BEGIN Material provided

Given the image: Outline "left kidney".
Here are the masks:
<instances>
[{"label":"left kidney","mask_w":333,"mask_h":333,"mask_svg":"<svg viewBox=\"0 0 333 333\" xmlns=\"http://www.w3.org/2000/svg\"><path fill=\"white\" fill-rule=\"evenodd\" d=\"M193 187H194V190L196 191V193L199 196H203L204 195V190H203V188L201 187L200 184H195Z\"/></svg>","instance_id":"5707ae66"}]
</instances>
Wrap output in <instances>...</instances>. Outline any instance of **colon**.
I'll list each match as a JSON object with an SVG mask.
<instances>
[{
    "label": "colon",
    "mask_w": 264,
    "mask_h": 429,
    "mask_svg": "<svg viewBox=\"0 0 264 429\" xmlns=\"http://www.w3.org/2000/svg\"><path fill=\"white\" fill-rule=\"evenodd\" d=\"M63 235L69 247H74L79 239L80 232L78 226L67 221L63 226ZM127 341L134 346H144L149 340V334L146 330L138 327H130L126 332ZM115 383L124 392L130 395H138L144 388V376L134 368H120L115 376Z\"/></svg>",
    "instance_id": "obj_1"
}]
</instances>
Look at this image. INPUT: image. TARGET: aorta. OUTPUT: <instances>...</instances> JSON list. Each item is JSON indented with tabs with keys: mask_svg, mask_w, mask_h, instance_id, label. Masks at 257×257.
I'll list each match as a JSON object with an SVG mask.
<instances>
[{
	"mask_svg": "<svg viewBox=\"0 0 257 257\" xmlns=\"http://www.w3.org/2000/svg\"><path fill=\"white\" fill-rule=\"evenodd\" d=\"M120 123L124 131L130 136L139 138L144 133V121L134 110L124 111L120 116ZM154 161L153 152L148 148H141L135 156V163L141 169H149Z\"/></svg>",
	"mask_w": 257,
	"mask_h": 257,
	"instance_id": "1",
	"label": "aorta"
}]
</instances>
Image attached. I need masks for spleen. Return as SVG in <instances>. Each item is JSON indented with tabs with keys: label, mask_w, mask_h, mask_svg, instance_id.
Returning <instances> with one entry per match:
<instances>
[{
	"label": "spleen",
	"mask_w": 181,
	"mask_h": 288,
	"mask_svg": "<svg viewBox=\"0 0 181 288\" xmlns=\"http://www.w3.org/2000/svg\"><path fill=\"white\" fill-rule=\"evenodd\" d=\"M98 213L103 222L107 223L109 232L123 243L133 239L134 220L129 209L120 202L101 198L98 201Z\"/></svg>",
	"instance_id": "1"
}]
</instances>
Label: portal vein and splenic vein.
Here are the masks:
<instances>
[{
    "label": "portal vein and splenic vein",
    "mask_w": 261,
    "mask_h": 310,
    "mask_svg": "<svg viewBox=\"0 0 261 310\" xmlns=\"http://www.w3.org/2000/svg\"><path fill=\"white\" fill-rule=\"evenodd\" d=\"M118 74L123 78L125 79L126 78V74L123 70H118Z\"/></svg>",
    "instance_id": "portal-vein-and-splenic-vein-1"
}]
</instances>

END Material provided

**What this task involves:**
A faithful copy of every record is required; output it in full.

**Result of this task:**
Given the image: Outline "left kidney".
Here are the masks:
<instances>
[{"label":"left kidney","mask_w":333,"mask_h":333,"mask_svg":"<svg viewBox=\"0 0 333 333\" xmlns=\"http://www.w3.org/2000/svg\"><path fill=\"white\" fill-rule=\"evenodd\" d=\"M193 187H194V190L196 191V193L199 196H203L204 195V190H203V188L201 187L200 184H195Z\"/></svg>","instance_id":"5707ae66"}]
</instances>
Wrap output in <instances>...</instances>. Outline any instance of **colon**.
I'll list each match as a JSON object with an SVG mask.
<instances>
[{
    "label": "colon",
    "mask_w": 264,
    "mask_h": 429,
    "mask_svg": "<svg viewBox=\"0 0 264 429\" xmlns=\"http://www.w3.org/2000/svg\"><path fill=\"white\" fill-rule=\"evenodd\" d=\"M63 235L69 247H74L79 239L80 232L78 226L67 221L63 226ZM127 341L134 346H144L149 340V334L146 330L138 327H130L126 332ZM115 383L124 392L130 395H138L144 388V376L134 368H120L115 376Z\"/></svg>",
    "instance_id": "obj_1"
}]
</instances>
Look at this image. INPUT: image. TARGET: aorta. OUTPUT: <instances>...</instances> JSON list. Each item is JSON indented with tabs with keys: mask_svg, mask_w, mask_h, instance_id, label. Masks at 257×257.
I'll list each match as a JSON object with an SVG mask.
<instances>
[{
	"mask_svg": "<svg viewBox=\"0 0 257 257\" xmlns=\"http://www.w3.org/2000/svg\"><path fill=\"white\" fill-rule=\"evenodd\" d=\"M120 123L124 131L130 136L139 138L144 133V121L134 110L124 111L120 116ZM154 161L153 152L148 148H141L135 156V163L141 169H149Z\"/></svg>",
	"mask_w": 257,
	"mask_h": 257,
	"instance_id": "1",
	"label": "aorta"
}]
</instances>
Image attached. I need masks for spleen. Return as SVG in <instances>. Each item is JSON indented with tabs with keys: label, mask_w, mask_h, mask_svg, instance_id.
Returning <instances> with one entry per match:
<instances>
[{
	"label": "spleen",
	"mask_w": 181,
	"mask_h": 288,
	"mask_svg": "<svg viewBox=\"0 0 181 288\" xmlns=\"http://www.w3.org/2000/svg\"><path fill=\"white\" fill-rule=\"evenodd\" d=\"M98 213L103 222L107 223L109 232L123 243L133 239L134 220L129 209L120 202L101 198L98 201Z\"/></svg>",
	"instance_id": "1"
}]
</instances>
Label: portal vein and splenic vein.
Here are the masks:
<instances>
[{
    "label": "portal vein and splenic vein",
    "mask_w": 261,
    "mask_h": 310,
    "mask_svg": "<svg viewBox=\"0 0 261 310\" xmlns=\"http://www.w3.org/2000/svg\"><path fill=\"white\" fill-rule=\"evenodd\" d=\"M118 74L123 78L125 79L126 78V74L123 70H118Z\"/></svg>",
    "instance_id": "portal-vein-and-splenic-vein-1"
}]
</instances>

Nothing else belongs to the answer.